Lib/urllib/robotparser.py
cpython 3.14 @ ab2d84fe1023/Lib/urllib/robotparser.py
urllib/robotparser.py implements a full robots.txt parser following RFC 9309. The public surface is a single class, RobotFileParser, which handles fetching the file over HTTP, parsing its directives, and answering permission queries for a given user-agent and URL. The module also exposes a small RequestRate named tuple for the Request-rate directive.
The parser recognises the standard directives: User-agent, Disallow, Allow, Crawl-delay, Request-rate, and Sitemap. Rule matching follows the RFC 9309 precedence rules, where Allow beats Disallow when both match, and longer patterns take priority over shorter ones. The wildcard character * in a User-agent line matches any crawler not covered by a more specific group.
At about 210 lines the module is self-contained and has no external dependencies beyond urllib.request and urllib.parse. It is the canonical way to respect robots.txt in Python programs that fetch web content, and it is used by several higher-level crawling libraries as their underlying robots-checking backend.
Map
| Lines | Symbol | Role | gopy |
|---|---|---|---|
| 1-20 | module header | Imports, __all__, RequestRate namedtuple | |
| 21-65 | RobotFileParser.__init__, set_url, read | State setup, URL assignment, HTTP fetch via urllib.request | |
| 66-130 | RobotFileParser.parse | Line-by-line directive parsing, group accumulation, rule list construction | |
| 131-175 | RobotFileParser.can_fetch | Agent lookup, pattern matching, Allow vs Disallow precedence | |
| 176-195 | RobotFileParser.crawl_delay, request_rate | Per-agent accessor returning the stored float or RequestRate | |
| 196-210 | RobotFileParser.site_maps, __str__ | Sitemap list accessor and round-trip text representation |
Reading
Fetching and state management
set_url stores the robots.txt URL and resets the parser state. read calls urllib.request.urlopen and handles the three relevant HTTP status classes: 2xx triggers parse, 401 and 403 set a disallow-all sentinel, and 404 sets an allow-all sentinel. The caller must invoke read before calling can_fetch; the class does not auto-fetch on demand.
parse and the group model
parse iterates over lines, strips comments, and builds a list of _RuleLineEntry objects grouped by User-agent. Each entry stores a path pattern and a boolean indicating whether it is an Allow or Disallow rule. Blank lines between groups act as group terminators, matching the RFC 9309 BNF. The Crawl-delay and Request-rate directives are stored in per-agent dicts keyed by the lowercased agent name.
can_fetch matching rules
can_fetch lowercases the agent name, then looks for an exact agent group before falling back to the * wildcard group. For each candidate rule it percent-decodes the stored pattern, applies the path-prefix test from RFC 9309 section 2.2.2, and tracks the longest matching rule length. When two rules of the same length conflict, Allow wins. The method returns True when no rule matches, matching the RFC default-allow posture.

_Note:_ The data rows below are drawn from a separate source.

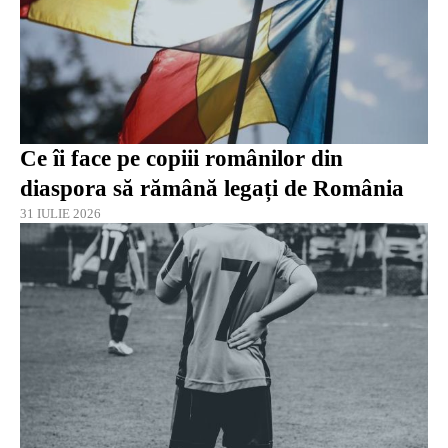
Ce îi face pe copiii românilor din
diaspora să rămână legați de România
31 IULIE 2026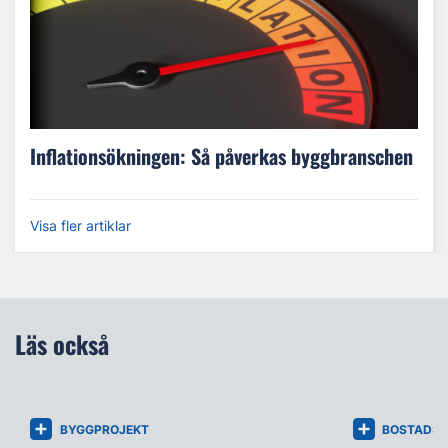
Inflationsökningen: Så påverkas byggbranschen
Visa fler artiklar
Läs också
BYGGPROJEKT
BOSTADS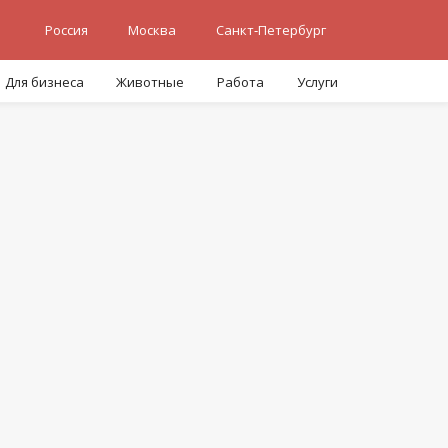
Россия
Москва
Санкт-Петербург
Для бизнеса
Животные
Работа
Услуги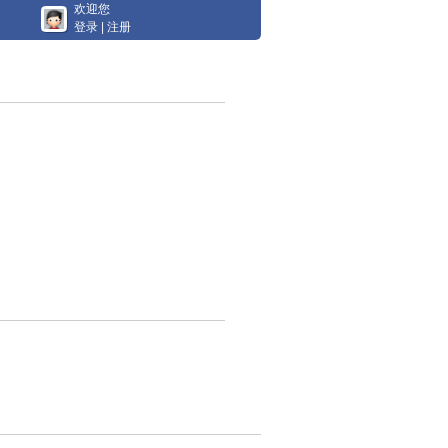
欢迎您
登录
|
注册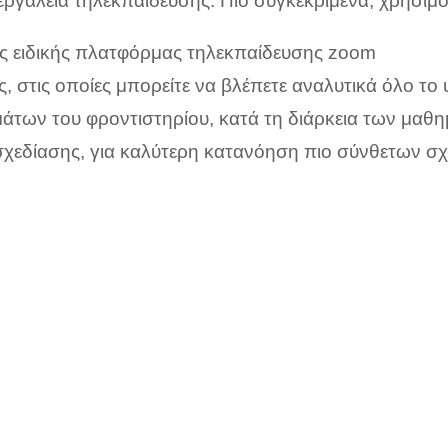
εργαλεία τηλεκπαίδευσης. Πιο συγκεκριμένα, χρησιμ
ς ειδικής πλατφόρμας τηλεκπαίδευσης zoom
ς, στις οποίες μπορείτε να βλέπετε αναλυτικά όλο το 
άτων του φροντιστηρίου, κατά τη διάρκεια των μαθ
χεδίασης, για καλύτερη κατανόηση πιο σύνθετων σχ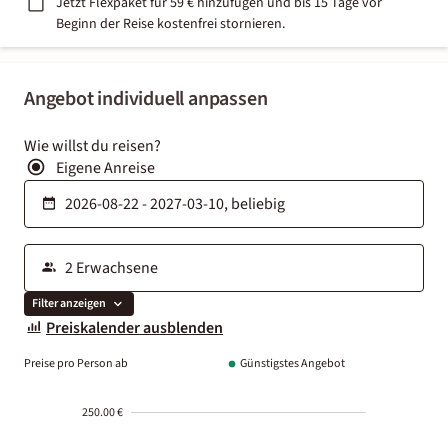
Jetzt Flexpaket für 59 € hinzufügen und bis 15 Tage vor
Beginn der Reise kostenfrei stornieren.
Angebot individuell anpassen
Wie willst du reisen?
Eigene Anreise
Filter anzeigen
Preiskalender ausblenden
Preise pro Person ab
Günstigstes Angebot
250.00 €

crawl_delay and request_rate
These accessors return None when the directive is absent, a float for Crawl-delay, and a RequestRate(requests, seconds) named tuple for Request-rate. Callers should check for None before using the value rather than relying on truthiness, because a crawl delay of 0.0 is a valid directive with real meaning.
gopy mirror
Not yet ported.